### Problem:
Transcribe all of the records word for word, but omit the pictures.

Dataset entries:
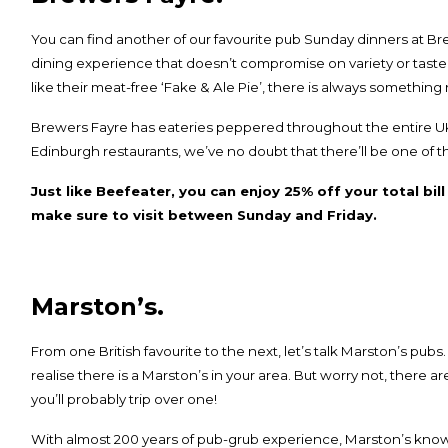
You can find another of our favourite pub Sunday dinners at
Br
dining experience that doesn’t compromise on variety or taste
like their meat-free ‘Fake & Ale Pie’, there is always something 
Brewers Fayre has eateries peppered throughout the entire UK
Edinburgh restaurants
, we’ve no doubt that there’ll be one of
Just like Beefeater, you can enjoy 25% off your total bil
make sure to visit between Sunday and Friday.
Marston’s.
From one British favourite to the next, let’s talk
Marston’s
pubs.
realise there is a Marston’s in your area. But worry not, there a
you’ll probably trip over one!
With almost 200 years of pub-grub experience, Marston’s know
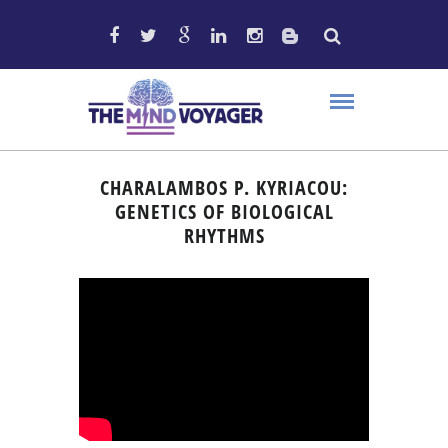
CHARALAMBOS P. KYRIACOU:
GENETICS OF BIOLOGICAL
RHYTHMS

### Task response:
You can find another of our favourite pub Sunday dinners at
Br
dining experience that doesn’t compromise on variety or taste
like their meat-free ‘Fake & Ale Pie’, there is always something 
Brewers Fayre has eateries peppered throughout the entire UK
Edinburgh restaurants
, we’ve no doubt that there’ll be one of
Just like Beefeater, you can enjoy 25% off your total bil
make sure to visit between Sunday and Friday.
Marston’s.
From one British favourite to the next, let’s talk
Marston’s
pubs.
realise there is a Marston’s in your area. But worry not, there a
you’ll probably trip over one!
With almost 200 years of pub-grub experience, Marston’s know
CHARALAMBOS P. KYRIACOU:
GENETICS OF BIOLOGICAL
RHYTHMS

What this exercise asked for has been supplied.